# What is needed
An exact reproduction of the records is required, with all pictures omitted.

Items listed in a dataset:
>>>

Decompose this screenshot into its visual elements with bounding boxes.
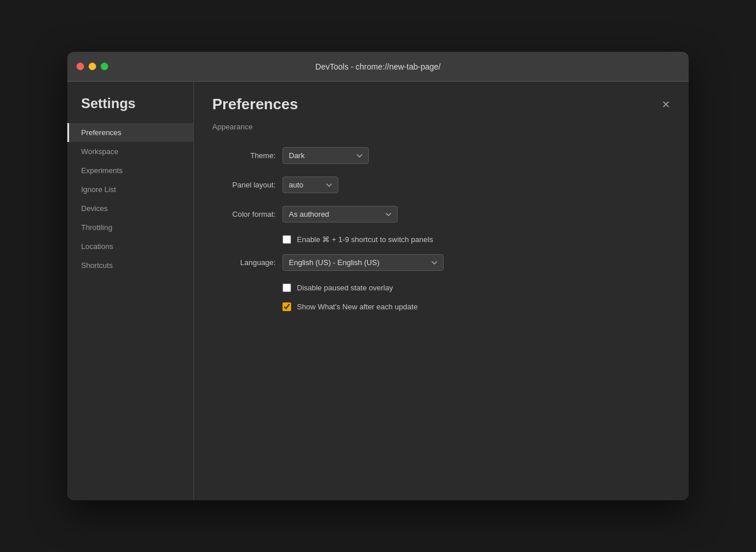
paused-checkbox-label: Disable paused state overlay — [297, 283, 393, 292]
theme-label: Theme: — [212, 151, 276, 160]
theme-row: Theme: Dark Light System preference — [212, 147, 670, 164]
color-format-row: Color format: As authored HEX RGB HSL — [212, 206, 670, 223]
sidebar-item-workspace[interactable]: Workspace — [67, 142, 193, 161]
sidebar-item-devices[interactable]: Devices — [67, 199, 193, 218]
shortcut-checkbox[interactable] — [282, 235, 291, 244]
close-traffic-light[interactable] — [77, 63, 84, 70]
sidebar-item-throttling[interactable]: Throttling — [67, 218, 193, 237]
sidebar-item-shortcuts[interactable]: Shortcuts — [67, 256, 193, 275]
maximize-traffic-light[interactable] — [101, 63, 108, 70]
paused-checkbox-row: Disable paused state overlay — [282, 283, 670, 292]
titlebar: DevTools - chrome://new-tab-page/ — [67, 52, 689, 82]
sidebar-item-preferences[interactable]: Preferences — [67, 123, 193, 142]
panel-header: Preferences ✕ — [194, 82, 689, 122]
traffic-lights — [77, 63, 108, 70]
shortcut-checkbox-label: Enable ⌘ + 1-9 shortcut to switch panels — [297, 235, 433, 244]
sidebar-item-experiments[interactable]: Experiments — [67, 161, 193, 180]
language-row: Language: English (US) - English (US) Sy… — [212, 254, 670, 271]
color-format-select[interactable]: As authored HEX RGB HSL — [282, 206, 398, 223]
minimize-traffic-light[interactable] — [89, 63, 96, 70]
appearance-section-heading: Appearance — [212, 122, 670, 136]
devtools-window: DevTools - chrome://new-tab-page/ Settin… — [67, 52, 689, 500]
theme-select[interactable]: Dark Light System preference — [282, 147, 369, 164]
panel-layout-label: Panel layout: — [212, 181, 276, 189]
whats-new-checkbox-label: Show What's New after each update — [297, 302, 418, 311]
main-panel: Preferences ✕ Appearance Theme: Dark Lig… — [194, 82, 689, 500]
panel-layout-row: Panel layout: auto horizontal vertical — [212, 177, 670, 193]
sidebar-item-locations[interactable]: Locations — [67, 237, 193, 256]
settings-heading: Settings — [67, 95, 193, 123]
shortcut-checkbox-row: Enable ⌘ + 1-9 shortcut to switch panels — [282, 235, 670, 244]
paused-checkbox[interactable] — [282, 283, 291, 292]
close-button[interactable]: ✕ — [662, 99, 670, 110]
sidebar: Settings Preferences Workspace Experimen… — [67, 82, 194, 500]
language-label: Language: — [212, 258, 276, 267]
panel-title: Preferences — [212, 95, 298, 113]
whats-new-checkbox-row: Show What's New after each update — [282, 302, 670, 311]
main-content: Settings Preferences Workspace Experimen… — [67, 82, 689, 500]
panel-layout-select[interactable]: auto horizontal vertical — [282, 177, 338, 193]
sidebar-item-ignore-list[interactable]: Ignore List — [67, 180, 193, 199]
language-select[interactable]: English (US) - English (US) System prefe… — [282, 254, 444, 271]
color-format-label: Color format: — [212, 210, 276, 218]
panel-scroll-area: Appearance Theme: Dark Light System pref… — [194, 122, 689, 500]
titlebar-title: DevTools - chrome://new-tab-page/ — [315, 62, 441, 71]
whats-new-checkbox[interactable] — [282, 302, 291, 311]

<<<

# Response area
Decompose this screenshot into its visual elements with bounding boxes.
paused-checkbox-label: Disable paused state overlay — [297, 283, 393, 292]
theme-label: Theme: — [212, 151, 276, 160]
theme-row: Theme: Dark Light System preference — [212, 147, 670, 164]
color-format-row: Color format: As authored HEX RGB HSL — [212, 206, 670, 223]
sidebar-item-workspace[interactable]: Workspace — [67, 142, 193, 161]
sidebar-item-devices[interactable]: Devices — [67, 199, 193, 218]
shortcut-checkbox[interactable] — [282, 235, 291, 244]
close-traffic-light[interactable] — [77, 63, 84, 70]
sidebar-item-throttling[interactable]: Throttling — [67, 218, 193, 237]
sidebar-item-shortcuts[interactable]: Shortcuts — [67, 256, 193, 275]
maximize-traffic-light[interactable] — [101, 63, 108, 70]
paused-checkbox-row: Disable paused state overlay — [282, 283, 670, 292]
titlebar: DevTools - chrome://new-tab-page/ — [67, 52, 689, 82]
sidebar-item-preferences[interactable]: Preferences — [67, 123, 193, 142]
panel-header: Preferences ✕ — [194, 82, 689, 122]
traffic-lights — [77, 63, 108, 70]
shortcut-checkbox-label: Enable ⌘ + 1-9 shortcut to switch panels — [297, 235, 433, 244]
sidebar-item-experiments[interactable]: Experiments — [67, 161, 193, 180]
language-row: Language: English (US) - English (US) Sy… — [212, 254, 670, 271]
color-format-select[interactable]: As authored HEX RGB HSL — [282, 206, 398, 223]
minimize-traffic-light[interactable] — [89, 63, 96, 70]
appearance-section-heading: Appearance — [212, 122, 670, 136]
devtools-window: DevTools - chrome://new-tab-page/ Settin… — [67, 52, 689, 500]
theme-select[interactable]: Dark Light System preference — [282, 147, 369, 164]
panel-layout-label: Panel layout: — [212, 181, 276, 189]
whats-new-checkbox-label: Show What's New after each update — [297, 302, 418, 311]
main-panel: Preferences ✕ Appearance Theme: Dark Lig… — [194, 82, 689, 500]
panel-layout-row: Panel layout: auto horizontal vertical — [212, 177, 670, 193]
sidebar-item-locations[interactable]: Locations — [67, 237, 193, 256]
settings-heading: Settings — [67, 95, 193, 123]
shortcut-checkbox-row: Enable ⌘ + 1-9 shortcut to switch panels — [282, 235, 670, 244]
paused-checkbox[interactable] — [282, 283, 291, 292]
close-button[interactable]: ✕ — [662, 99, 670, 110]
sidebar: Settings Preferences Workspace Experimen… — [67, 82, 194, 500]
language-label: Language: — [212, 258, 276, 267]
panel-title: Preferences — [212, 95, 298, 113]
whats-new-checkbox-row: Show What's New after each update — [282, 302, 670, 311]
main-content: Settings Preferences Workspace Experimen… — [67, 82, 689, 500]
panel-layout-select[interactable]: auto horizontal vertical — [282, 177, 338, 193]
sidebar-item-ignore-list[interactable]: Ignore List — [67, 180, 193, 199]
language-select[interactable]: English (US) - English (US) System prefe… — [282, 254, 444, 271]
color-format-label: Color format: — [212, 210, 276, 218]
panel-scroll-area: Appearance Theme: Dark Light System pref… — [194, 122, 689, 500]
titlebar-title: DevTools - chrome://new-tab-page/ — [315, 62, 441, 71]
whats-new-checkbox[interactable] — [282, 302, 291, 311]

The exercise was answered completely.